This is what Thales says.

‘But Anaximander of Miletus says that the first principle of all things is the infinite, for from this all are produced, and into this all pass away; for which reason also infinite worlds are generated, and pass away again into that from which they spring. So he says the reason why the infinite exists is that the subsisting creation may not be deficient in any point. But he also is at fault in not saying what the infinite is, whether it is air, or water, or earth, or any other corporeal elements; he is wrong therefore in declaring the matter while excluding the efficient cause. For the infinite is nothing else than matter, and matter cannot have an actual existence, unless the efficient cause underlie it.

‘Anaximenes of Miletus declared that the air is the first principle of all things, for from this all are produced, and into it they are resolved again. For example, our soul, he says, is air, for it holds us together; and the whole world too is encompassed by air and breath, and air and breath are used as synonyms. But he too is wrong in thinking that living beings consist of simple homogeneous air and breath; for it is impossible that the matter can exist as sole principle of things, but we must assume the efficient cause also. As for instance silver suffices not for the production of the drinking-cup, unless there be the efficient cause, that is the silversmith; the case is similar with copper and various kinds of wood, and all other matter.

‘Heracleitus and Hippasus of Metapontum say that fire is the principle of all things: for from fire, they say, all things are produced and all end in fire: and all things in the world are created as it gradually cools down. For first the coarsest part of it is pressed together and becomes earth; then the earth being resolved by the natural force of the fire is turned into water, and being vaporised becomes air. And again the world and all the bodies in it are consumed in a conflagration by fire. Fire therefore is the first principle, because all things come from it, and the end, inasmuch as they are all resolved into it.

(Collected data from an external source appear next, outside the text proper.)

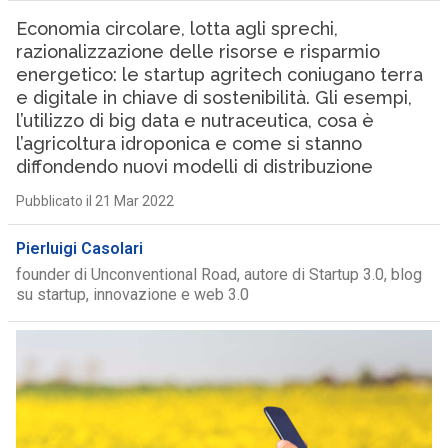
Economia circolare, lotta agli sprechi,
razionalizzazione delle risorse e risparmio
energetico: le startup agritech coniugano terra
e digitale in chiave di sostenibilità. Gli esempi,
l’utilizzo di big data e nutraceutica, cosa è
l’agricoltura idroponica e come si stanno
diffondendo nuovi modelli di distribuzione
Pubblicato il 21 Mar 2022
Pierluigi Casolari
founder di Unconventional Road, autore di Startup 3.0, blog
su startup, innovazione e web 3.0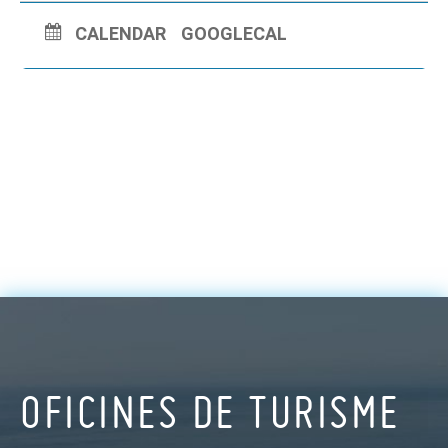
CALENDAR
GOOGLECAL
OFICINES DE TURISME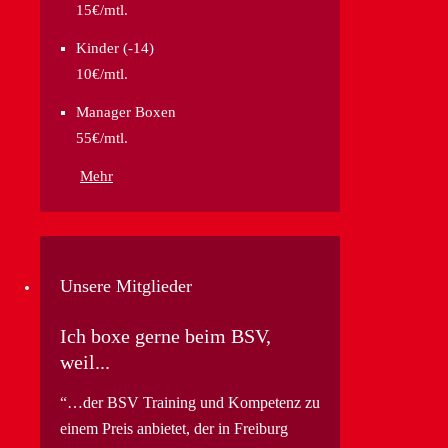
15€/mtl.
Kinder (-14)
10€/mtl.
Manager Boxen
55€/mtl.
Mehr
Unsere Mitglieder
Ich boxe gerne beim BSV,
weil...
…der BSV Training und Kompetenz zu
einem Preis anbietet, der in Freiburg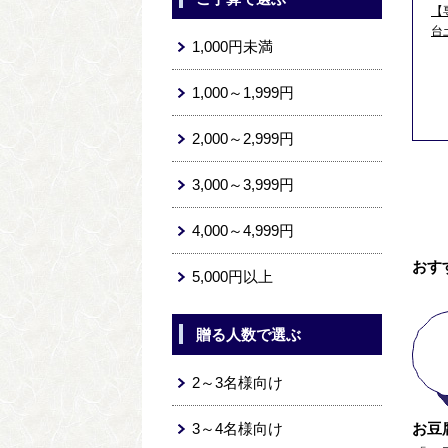
【
台
1,000円未満
1,000～1,999円
2,000～2,999円
3,000～3,999円
4,000～4,999円
おす
5,000円以上
贈る人数で選ぶ
2～3名様向け
3～4名様向け
お豆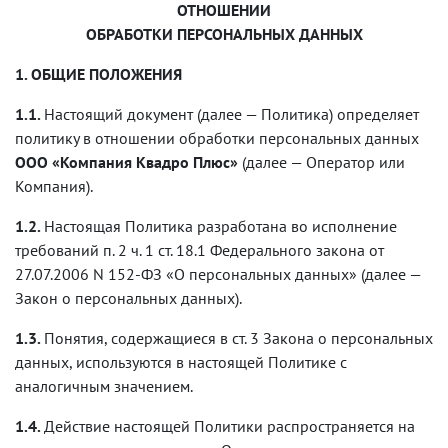
ОТНОШЕНИИ
ОБРАБОТКИ ПЕРСОНАЛЬНЫХ ДАННЫХ
1. ОБЩИЕ ПОЛОЖЕНИЯ
1.1.
Настоящий документ (далее — Политика) определяет
политику в отношении обработки персональных данных
ООО «Компания Квадро Плюс»
(далее — Оператор или
Компания).
1.2.
Настоящая Политика разработана во исполнение
требований п. 2 ч. 1 ст. 18.1 Федерального закона от
27.07.2006 N 152-ФЗ «О персональных данных» (далее —
Закон о персональных данных).
1.3.
Понятия, содержащиеся в ст. 3 Закона о персональных
данных, используются в настоящей Политике с
аналогичным значением.
1.4.
Действие настоящей Политики распространяется на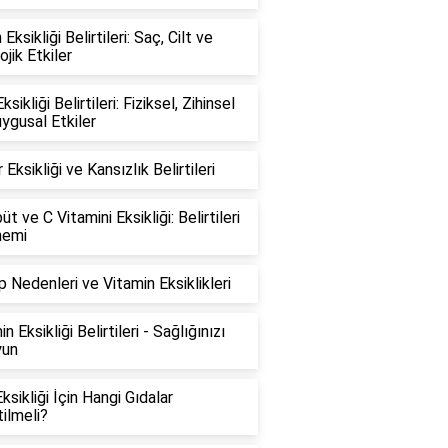
 Eksikliği Belirtileri: Saç, Cilt ve
ojik Etkiler
ksikliği Belirtileri: Fiziksel, Zihinsel
ygusal Etkiler
Eksikliği ve Kansızlık Belirtileri
t ve C Vitamini Eksikliği: Belirtileri
nemi
 Nedenleri ve Vitamin Eksiklikleri
n Eksikliği Belirtileri - Sağlığınızı
yun
ksikliği İçin Hangi Gıdalar
ilmeli?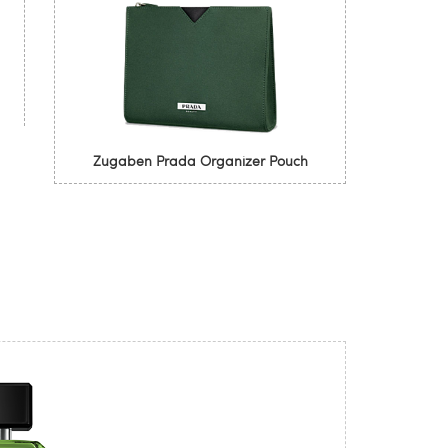
Zugaben Prada Organizer Pouch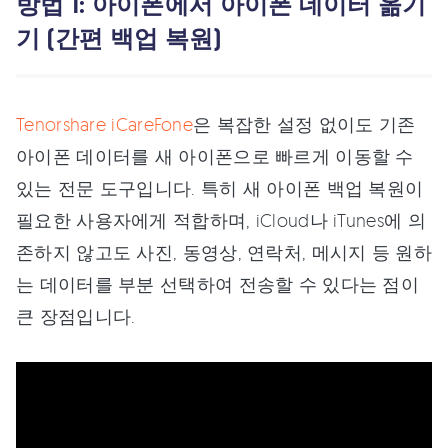
방법 1: 아이폰에서 아이폰 데이터 옮기
기 (간편 백업 복원)
Tenorshare iCareFone
은 복잡한 설정 없이도 기존
아이폰 데이터를 새 아이폰으로 빠르게 이동할 수
있는 전문 도구입니다. 특히 새 아이폰 백업 복원이
필요한 사용자에게 적합하며, iCloud나 iTunes에 의
존하지 않고도 사진, 동영상, 연락처, 메시지 등 원하
는 데이터를 부분 선택하여 전송할 수 있다는 점이
큰 장점입니다.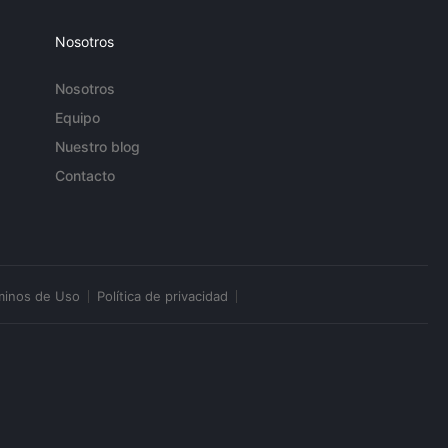
Nosotros
Nosotros
Equipo
Nuestro blog
Contacto
minos de Uso
Política de privacidad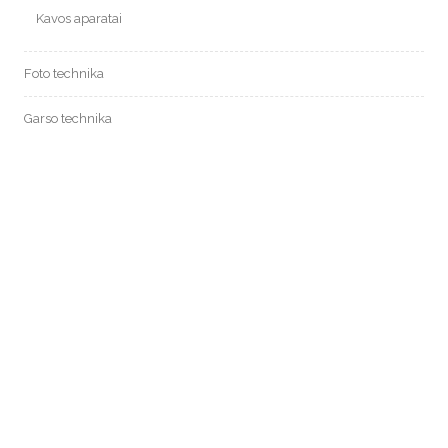
Kavos aparatai
Foto technika
Garso technika
Kompiuterinė technika
Vaizdo technika
Vėdinimo sistemos
Kondicionavimas
Mobilūs oro kondicionieriai
Oro kondicionieriai
Rekuperatoriai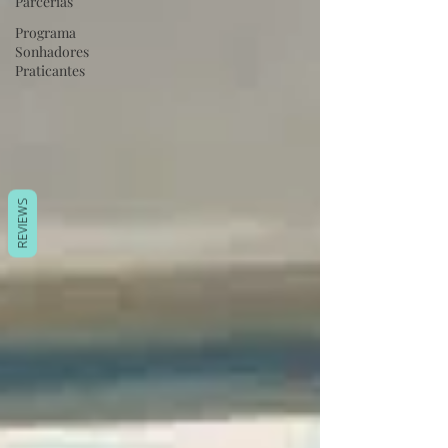
Parcerias
Programa
Sonhadores
Praticantes
REVIEWS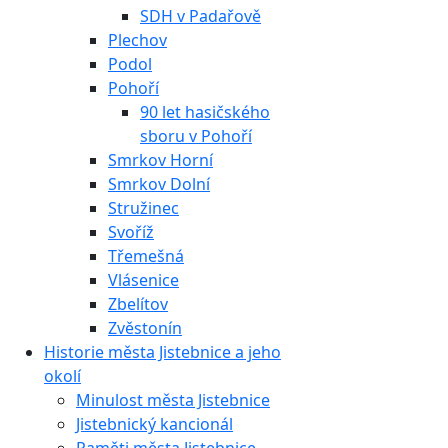
SDH v Padařově
Plechov
Podol
Pohoří
90 let hasičského
sboru v Pohoří
Smrkov Horní
Smrkov Dolní
Stružinec
Svoříž
Třemešná
Vlásenice
Zbelítov
Zvěstonín
Historie města Jistebnice a jeho
okolí
Minulost města Jistebnice
Jistebnický kancionál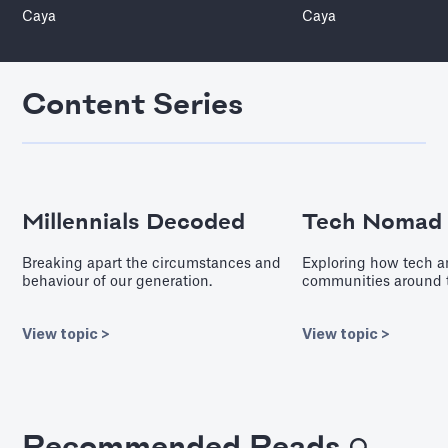
Caya
Caya
Content Series
Millennials Decoded
Tech Nomad
Breaking apart the circumstances and
Exploring how tech a
behaviour of our generation.
communities around t
View topic >
View topic >
Recommended Reads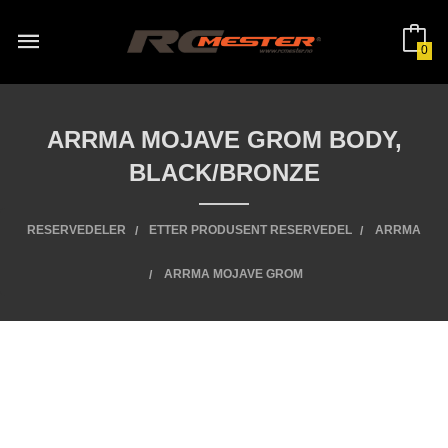
Gå
til
innholdet
0
ARRMA MOJAVE GROM BODY,
BLACK/BRONZE
RESERVEDELER
ETTER PRODUSENT RESERVEDEL
ARRMA
ARRMA MOJAVE GROM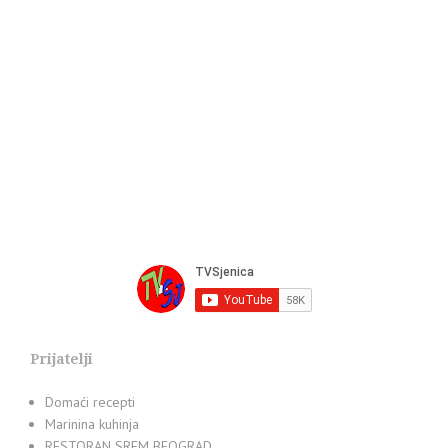
Prijatelji
Domaći recepti
Marinina kuhinja
RESTORAN SREM BEOGRAD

‘Democritus, who was followed long after by Epicurus, said that the first principles of all things are bodies indivisible, but conceivable by reason, with no admixture of vacuum, uncreated, imperishable, not capable of being broken, nor of receiving shape from their parts, nor of being altered in quality, but perceptible by reason only; that they move, however, in the vacuum, and through the vacuum, and that both the vacuum itself is infinite and the bodies infinite. And the bodies possess these three properties, shape, magnitude, and weight. Democritus, however, said two, magnitude and shape; but Epicurus added to them a third, namely weight. For he said the bodies must be moved by the impulse of the weight, since otherwise they will not be moved at all. The shapes of the atoms are limitable, not infinite: for there are none either hook-shaped, nor trident-shaped, nor ring-shaped. For these shapes are easily broken, whereas the atoms are impassive and cannot be broken; but they have their proper shapes, which are conceivable by reason. And the “atom” is so called, not because it is extremely small, but because it cannot be divided, being impassive, and free from admixture of vacuum: so that if a man says “atom” he means unbreakable, impassive, unmixed with vacuum. And that the atom exists is manifest: for there are also elements (στοιχεῖα), and living beings that are empty, and there is the Monad.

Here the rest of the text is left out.